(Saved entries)

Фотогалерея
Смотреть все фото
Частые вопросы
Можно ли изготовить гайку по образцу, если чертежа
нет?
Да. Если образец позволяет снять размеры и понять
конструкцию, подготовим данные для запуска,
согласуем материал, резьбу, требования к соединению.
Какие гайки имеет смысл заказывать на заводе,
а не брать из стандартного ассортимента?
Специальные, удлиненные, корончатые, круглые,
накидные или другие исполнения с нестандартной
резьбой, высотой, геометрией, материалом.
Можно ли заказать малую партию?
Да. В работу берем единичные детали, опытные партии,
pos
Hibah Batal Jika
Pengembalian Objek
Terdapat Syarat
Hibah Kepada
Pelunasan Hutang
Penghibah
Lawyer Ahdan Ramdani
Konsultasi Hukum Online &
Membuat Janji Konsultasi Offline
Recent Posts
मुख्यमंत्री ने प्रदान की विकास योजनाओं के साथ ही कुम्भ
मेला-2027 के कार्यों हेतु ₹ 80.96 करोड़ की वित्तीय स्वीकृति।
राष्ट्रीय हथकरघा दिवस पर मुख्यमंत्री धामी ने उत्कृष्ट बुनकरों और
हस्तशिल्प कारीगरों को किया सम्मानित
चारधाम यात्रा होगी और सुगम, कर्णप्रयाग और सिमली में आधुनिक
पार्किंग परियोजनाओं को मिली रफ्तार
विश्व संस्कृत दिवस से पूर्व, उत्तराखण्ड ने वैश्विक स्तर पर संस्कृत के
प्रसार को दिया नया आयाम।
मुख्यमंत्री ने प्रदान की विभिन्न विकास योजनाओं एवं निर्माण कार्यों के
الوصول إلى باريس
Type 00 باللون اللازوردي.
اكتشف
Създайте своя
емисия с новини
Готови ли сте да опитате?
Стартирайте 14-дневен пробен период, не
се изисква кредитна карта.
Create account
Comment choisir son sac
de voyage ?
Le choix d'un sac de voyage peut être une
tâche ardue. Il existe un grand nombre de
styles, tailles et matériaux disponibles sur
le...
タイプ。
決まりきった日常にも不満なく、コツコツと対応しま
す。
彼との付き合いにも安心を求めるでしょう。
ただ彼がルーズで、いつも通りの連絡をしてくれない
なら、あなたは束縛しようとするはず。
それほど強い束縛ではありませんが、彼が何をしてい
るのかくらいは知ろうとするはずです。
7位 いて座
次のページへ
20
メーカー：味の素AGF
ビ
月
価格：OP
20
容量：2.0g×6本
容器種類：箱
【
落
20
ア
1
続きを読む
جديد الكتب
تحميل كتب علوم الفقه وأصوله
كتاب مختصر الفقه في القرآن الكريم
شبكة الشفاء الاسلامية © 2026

▶ **WHAT YOU HAVE TO DO**: Every line in the records above that contains the word "Можно" should be copied out.

▶ **ANSWER TO THIS EXERCISE**:
Можно ли изготовить гайку по образцу, если чертежа
Можно ли заказать малую партию?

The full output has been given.